Valentine’s cards that joke about STALKING should be banned, police chief says 

Valentine’s cards that joke about STALKING should be banned because they risk ‘normalising’ the creepy crime, police chief says

  • Police commissioner Katy Bourne says Valentine’s Day cards that joke about stalkers ‘normalise’ a crime which destroys lives
  • The police chief called on online market places such as Etsy to remove designs
  • She criticised artworks based on Netflix show You, one one which read: ‘Happy Valentine’s from your favourite stalker’

A police commissioner has hit out at Valentine’s Day cards that joke about stalkers, saying they ‘normalise’ a crime which destroys lives.

Katy Bourne called on online marketplaces such as Etsy to remove the designs.

She criticised artworks based on Netflix show You, which features a murderous and pathological stalker Joe, one of which read: ‘Happy Valentine’s from your favourite stalker’. It is no longer available on the site.

Another card Mrs Bourne blasted on Twitter showed someone’s location pinned on a map and quipped: ‘You say stalker, I say devoted.’

Police commissioner Katy Bourne has hit out at Valentine’s Day cards that joke about stalkers, saying they ‘normalise’ a crime which destroys lives

The Sussex police and crime commissioner has long campaigned to change attitudes to the crime after she was harassed by a man who followed and filmed her before she was elected to the role.

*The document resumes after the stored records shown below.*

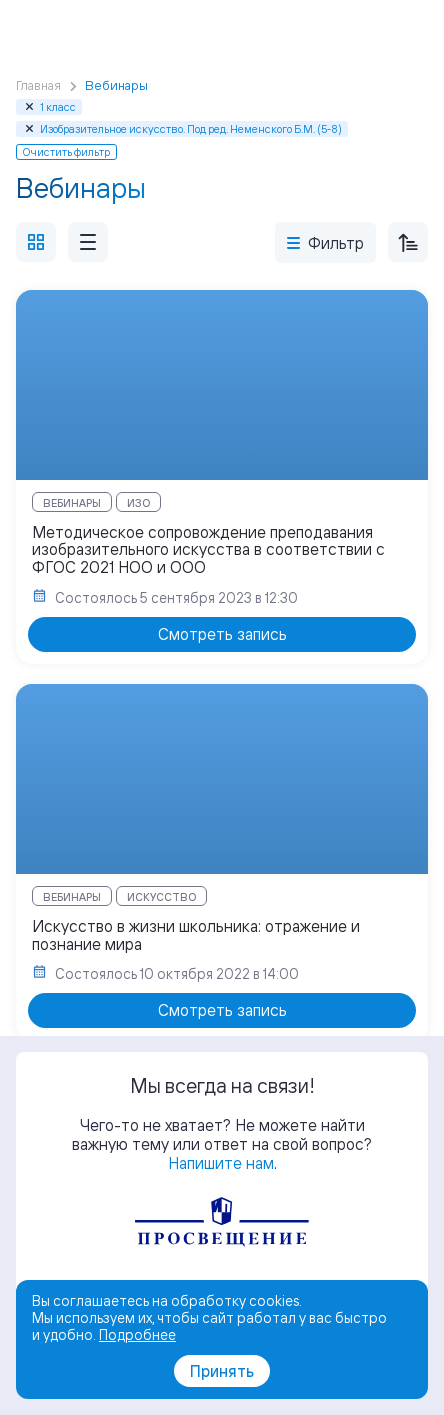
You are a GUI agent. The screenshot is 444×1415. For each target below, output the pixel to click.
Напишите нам (221, 1163)
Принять (222, 1371)
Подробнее (137, 1334)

She said: ‘By normalising stalking in this way we are risking taking ten steps back in terms of public perception of this all-consuming, truly devastating crime. 

‘Stalkers have deep rooted and complex psychological problems and their display of fixated, obsessive, unwanted and repeated behaviours takes over and destroys the lives of their victims.

‘We have seen how this crime can fatally escalate and it should never be treated as some sort of joke.

‘I hope that all retailers will now appropriately censor the products that they stock and remove any of these types of cards from their websites and shelves.’

Claudia Ortiz, co-founder of stalking support service Veritas Justice, said: ‘Absolutely inappropriate to trivialise a crime that destroys lives and sometimes even takes lives.’

She criticised artworks based on Netflix show You, which features a murderous and pathological stalker Joe, one of which read: 'Happy Valentine's from your favourite stalker'. It is no longer available on the site

She criticised artworks based on Netflix show You, which features a murderous and pathological stalker Joe, one of which read: ‘Happy Valentine’s from your favourite stalker’. It is no longer available on the site

Mrs Bourne, who is the main spokesman on stalking for the Association of Police and Crime Commissioners, faced years of torment from her stalker, which led to the courts imposing a civil injunction to prevent him from contacting or writing about her. He later received a suspended prison sentence.

Yesterday Etsy declined to comment but Thortful, another online marketplace, said it would be delisting a card which read ‘Stalker? I prefer to say, future husband’. 

A spokesman said: ‘We can see that this card is upsetting and we have removed it from our catalogue with immediate effect.’

Lucy Maggie Designs, which made the ‘pinned location’ card, removed it from sale on all sites. It said: ‘Lucy Maggie Designs stands in solidarity with all victims of abuse, including those who have endured the terrible distress of stalking and harassment.

‘The card in question was only ever intended as a playful greeting between two loving, consenting parties and we apologise unreservedly for any unintended offence caused.’

Dr Sue Hills, of the Alice Ruggles Trust, set up in memory of a woman murdered by an obsessive ex-boyfriend, said: ‘Stalking is never romantic and the people who make light of it put victims in greater danger, because it encourages everyone, victims, their friends and some agencies who should be helping, to treat it as a joke.’